_Dataset section_

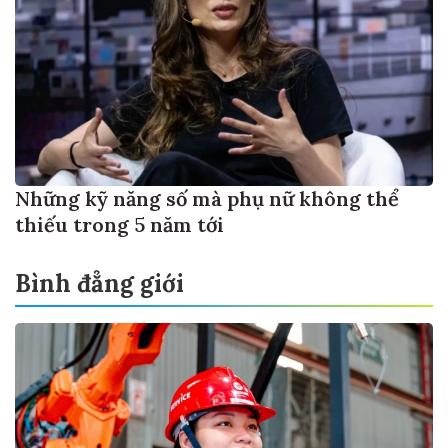
Những kỹ năng số mà phụ nữ không thể
thiếu trong 5 năm tới
Bình đẳng giới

_Task objective_
Copy out the lines above in full and unaltered, apart from the pictures.

_Result of the task_
Những kỹ năng số mà phụ nữ không thể
thiếu trong 5 năm tới
Bình đẳng giới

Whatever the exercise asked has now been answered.